Diva has purchased an asset for $10,000 which she is presumed to
expect to increase in value to $11,000 by the end of the first year
and to $12,100 by the end of the second year. Diva should accordingly
have income of $1000 in the first year and $1100 in the second
year. (74)
Shuldiner's approach actually imputes interest income in the
opposite direction from a delta-hedging approach. Shuldiner does not
supply a current price of silver nor its volatility in his example.
Nevertheless, a current price of $9 per ounce and a volatility of 26.02%
are consistent with the example. (75) With these parameters, delta is
47.84%. (76) Rather than buying an option over 10,000 ounces of silver
for $10,000, Diva could alternatively buy 4784 ounces of silver. The
cost would be $43,056, (77) which would be financed with $10,000 out of
pocket (representing the premium) and $33,056 of debt. If we simply
project this debt over the next two years, Diva would have year one
interest expense of $3306 (78) and year two interest expense of $3636.
(79)
Recall that Professor Warren had identified two basic tax regimes:
fixed return and contingent return. Current law treats options as
contingent-return transactions, whereas Professor Shuldiner would treat
them as fixed-return transactions. Option theory shows that an option is
neither fixed- nor contingent-return in its entirety. Instead, it is a
hybrid of the two. (80)
4. Proposals for Covered Calls
Professor Calvin Johnson has argued that the premium received on a
short call should be taxable as ordinary income if the call writer owns
the underlying asset (i.e., writes a covered call). (81) The amount of
income would be equal to the lesser of (1) the premium received or (2)

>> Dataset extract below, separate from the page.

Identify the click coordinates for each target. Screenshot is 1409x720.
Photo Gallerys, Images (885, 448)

the unrealized appreciation in the underlying property. This approach
relies on an accounting concept of income, focusing on the cash received
rather than the elimination of risk in the underlying asset. Thus, this
approach fails to reach a protective put, which an investor pays for,
even though a protective put can eliminate risk as well as a covered
call. Also, the approach would not reach an equity collar either, even
though it yields a relatively certain cash return but at a future date.
Professors Cunningham and Schenk would treat the sale of a covered
call as the sale of part of the underlying asset. (82) Bruce Kayle has a
similar approach. He used an example in which a taxpayer owns 1000
shares of stock with fair market value of $100 and adjusted basis of $40
per share. (83) Rather than selling a covered call with a strike price
of $100, the taxpayer might create an economically equivalent
partnership. The partnership has two classes of ownership. Class
1--analogous to the covered call--entitles the owner to all proceeds
from the pre-established sale over $100. Class 2--analogous to the
retained rights--entitles the owner to all dividends until the sale,
plus all sale proceeds up to $100 per share. In Mr. Kayle's
example, the taxpayer sells Class 1 for $5000, retaining Class 2. Mr.

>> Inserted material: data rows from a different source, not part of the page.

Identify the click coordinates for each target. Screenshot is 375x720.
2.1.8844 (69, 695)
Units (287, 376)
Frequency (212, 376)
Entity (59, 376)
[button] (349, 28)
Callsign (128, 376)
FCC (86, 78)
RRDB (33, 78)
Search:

Kayle concludes that the taxpayer would have gain of $3000 from the
sale. Because Class 2 replicates a covered call, Mr. Kayle suggests that
the covered call could have similar tax treatment.

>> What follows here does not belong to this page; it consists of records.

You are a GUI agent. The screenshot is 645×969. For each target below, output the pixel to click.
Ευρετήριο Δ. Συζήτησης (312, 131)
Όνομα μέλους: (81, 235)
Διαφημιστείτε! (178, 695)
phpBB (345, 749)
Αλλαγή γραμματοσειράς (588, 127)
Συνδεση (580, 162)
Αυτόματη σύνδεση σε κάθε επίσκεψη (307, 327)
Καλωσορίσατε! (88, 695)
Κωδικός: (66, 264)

Mr. Kayle's approach would determine the taxation of the
covered call by analogy to a more complicated transaction (classes of a
partnership or trust). The approach of this article, in contrast, is to
determine the taxation of options by their financial equivalence to more
fundamental transactions (stock ownership, short selling, borrowing, and
lending). Once a consistent system for taxing options is found, we could
possibly invert Mr. Kayle's approach, applying the option-tax rules
to partnership interests like Class 2.